- Born: 2 February 1974 (age 52) Saint-Germain-en-Laye, France
- Occupations: Journalist, Businessman

= Christian de Boisredon =

French writer

Christian de Boisredon (born 2 February 1974) is a French writer and social entrepreneur known for his contributions to the media field. He is the founder of Sparknews, a global network promoting positive journalism and impactful initiatives such as Impact Journalism Day and Solutions&Co. They were recognized as an Ashoka Fellow in 2014 for their work with Sparknews.

==The World Hope Tour==
Christian de Boisredon was born in 1974. When he was 24, he travelled around the world, looking for men and women who were moving the world forward.
After this “World Hope Tour”, the book written by Christian and his two travel companions (L’Espérance Autour du Monde, ed Pocket at Vivendi Universal Publisher) became a bestseller and was translated into several languages.

==Reporters d'Espoirs==
While working as a consultant in strategy and change management in the consulting firm BearingPoint (ex Arthur Andersen), he co-founded in 2003 a social business, Reporters of Hope (Reporters d’Espoirs), and encouraged a large group of media CEOs (TV, Radio, Press and Internet...) to focus on solution-based information.
The first event united important figures of the press at the headquarters of UNESCO with more than 1200 opinion leaders and more than 350 journalists and editors.

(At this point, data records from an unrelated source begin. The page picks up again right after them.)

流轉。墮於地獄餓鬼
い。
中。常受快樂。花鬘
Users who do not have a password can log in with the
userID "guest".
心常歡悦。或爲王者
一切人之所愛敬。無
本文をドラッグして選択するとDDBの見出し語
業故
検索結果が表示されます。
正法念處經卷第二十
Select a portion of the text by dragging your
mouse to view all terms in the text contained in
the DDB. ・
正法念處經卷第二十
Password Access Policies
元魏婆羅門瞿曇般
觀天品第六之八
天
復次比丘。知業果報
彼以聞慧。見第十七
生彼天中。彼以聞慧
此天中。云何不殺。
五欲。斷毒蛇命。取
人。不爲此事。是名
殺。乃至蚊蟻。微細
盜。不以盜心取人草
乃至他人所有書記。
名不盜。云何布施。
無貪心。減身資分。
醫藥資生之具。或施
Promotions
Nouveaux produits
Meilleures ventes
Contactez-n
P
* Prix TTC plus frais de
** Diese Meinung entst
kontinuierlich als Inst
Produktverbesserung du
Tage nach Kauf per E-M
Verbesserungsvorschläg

Christian de Boisredon passed on the presidency to Pierre Nougué and the managing role to a CEO in 2007 in order to focus on his other projects. Christian quit the board of the organization he created for strategy divergences.

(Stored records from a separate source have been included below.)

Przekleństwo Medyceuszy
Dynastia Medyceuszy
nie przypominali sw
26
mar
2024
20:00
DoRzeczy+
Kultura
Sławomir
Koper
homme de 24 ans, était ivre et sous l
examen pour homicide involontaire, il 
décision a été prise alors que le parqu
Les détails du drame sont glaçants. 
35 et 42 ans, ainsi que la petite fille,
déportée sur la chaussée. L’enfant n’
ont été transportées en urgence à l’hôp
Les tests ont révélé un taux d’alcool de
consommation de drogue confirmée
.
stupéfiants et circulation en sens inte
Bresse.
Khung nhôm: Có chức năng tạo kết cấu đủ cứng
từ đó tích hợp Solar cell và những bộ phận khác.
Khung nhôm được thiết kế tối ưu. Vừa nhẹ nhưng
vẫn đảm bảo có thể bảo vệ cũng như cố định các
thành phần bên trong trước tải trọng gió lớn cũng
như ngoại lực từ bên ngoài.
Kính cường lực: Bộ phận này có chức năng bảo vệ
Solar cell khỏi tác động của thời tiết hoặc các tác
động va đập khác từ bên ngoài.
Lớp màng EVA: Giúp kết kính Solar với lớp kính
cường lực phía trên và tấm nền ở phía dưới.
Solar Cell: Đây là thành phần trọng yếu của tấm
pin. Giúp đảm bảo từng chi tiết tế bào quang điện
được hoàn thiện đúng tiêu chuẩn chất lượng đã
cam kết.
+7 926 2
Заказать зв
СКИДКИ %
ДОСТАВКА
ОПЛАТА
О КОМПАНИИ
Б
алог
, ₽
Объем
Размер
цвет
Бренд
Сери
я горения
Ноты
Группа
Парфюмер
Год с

==The Yunus Movie Project==
In 2006, Christian de Boisredon co-founded a production company to produce a feature film based on the life of Professor Muhammad Yunus, inventor of Microcredit. Two months later, the latter won the Nobel Peace Prize.
Phyllida Lloyd, the director of The Iron Lady (starring Meryl Streep) and Mamma Mia! (the biggest hit ever made by a female director and 5th biggest hit of 2008) is attached to the project as well as David Thompson, former head of BBC Films and Tessa Ross, head of Film 4 and coproducer of Slumdog Millionnaire among other films.
The project is on stand by for political reasons in Bangladesh.

==Sparknews==
In 2011, Christian de Boisredon created a social business start-up with a similar underlying philosophy to "Reporters d'Espoirs" but with an international approach. Sparknews started as a TV and press reports aggregator focused on solution based content. The site has been launched on May 31, 2012 at an event organized with the Global Editors Network, during the news World Summit, gathering 400 international editors in chief.
Since then, Sparknews has created Impact Journalism Day where 50 leading newspapers from 4 continents publish together a supplement dedicated to solution based stories. The reach is 120 million readers and the news papers are Le Monde, The Sunday Times, La Stampa, the Times of India, Asahi Shimbun...

==Speaker==
Christian frequently appears as a speaker in the media and at conferences: OECD, UNESCO, Global Entrepreneurship week, Danone, Leroy Merlin, BNP-Paribas, L'Oréal, EDF, Science-po, HEC, ESCP, etc.